In a previous post, we wrote about the CWWK X86-P5, a $219 fanless mini PC powered by the Alder Lake N-series N100 SoC. However, during a recent search on AliExpress, I stumbled upon the CWWK X86-P1 fanless mini PC and SBC. This compact device offers three variants (N3050, N3160, and N3700) with a TDP of only 6W.

It features dual GbE Ethernet, dual USB 3.0, HDMI, and a GPIO header. Additionally, it includes a built-in fan header for improved cooling. It supports Windows 11, Ubuntu 22.04, and networking OS options like pfSense or OpenWrt along with all major x86-based operating systems.

 CWWK X86-P1 Fanless Mini PC with N3050, N3160, and N3700 SoC features dual GbE Ethernet, USB 3.0, HDMI, and GPIO with 6W of power consumption.

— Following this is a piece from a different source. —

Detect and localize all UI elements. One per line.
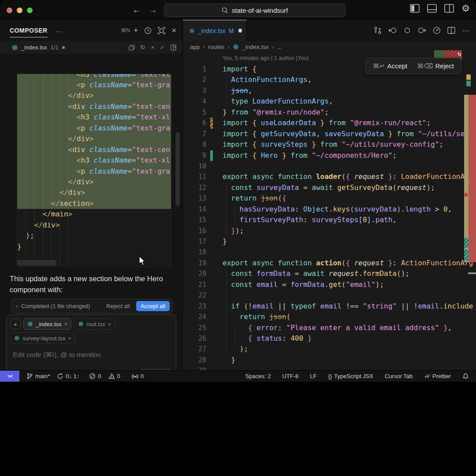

CWWK X86-P1 Fanless Mini PC Specification

  • SoC options
    • Intel Celeron N3050 – Dual core Braswell processor @ up to 2.16 GHz with Intel HD Graphics Gen8 – 6W TDP
    • Intel Celeron N3160 – Quad-core Braswell processor @ up to 2.24 GHz with 12EU Intel HD graphics 400 – 4W SDP / 6W TDP)
    • Intel Pentium N3700 – Quad-core Braswell processor @ up to 2.4 GHz with Intel HD Graphics – 6W TDP
  • Memory –  1x DDR3L SODIMM 1.35V, 1333/1600 MHz up to 8GB maximum
  • Storage – mSATA SATA3.0 interface (additional power supply required for SATA3.0 hard disk)
  • Networking – 2x RJ45 ports with Realtek RTL8111H Gigabit Ethernet network controllers
  • Display – HDMI 1.4 interface with audio output support for HD display
  • USB – Dual USB 3.0 ports
  • Misc
    • Power Button
    • 10-pin GPIO (4 in/4 out)
    • CPU FAN (4pin 12V with temperature control)
    • AMI BIOS with support for PXE, WOL, auto-start, and GPIO
  • Power Supply – DC jack
  • Dimensions – 90 x 90mm (board)
  • Chassis – Aluminum alloy material for passive heat dissipation, dust prevention, and zero noise
  • Operating Conditions
    • Working temperature range: -10°C to 70°C
    • Relative humidity- 5% to 90%, non-condensing
  • Color Options – Black, Dark Green, Iron Gray

X86 P1 Development Board Version and Standard Edition

There are two variants of this board – a Standard Edition and a Development Board Edition. The Standard Edition comes in a metal case, while the Development Board comes with the heatsink mounted on the top.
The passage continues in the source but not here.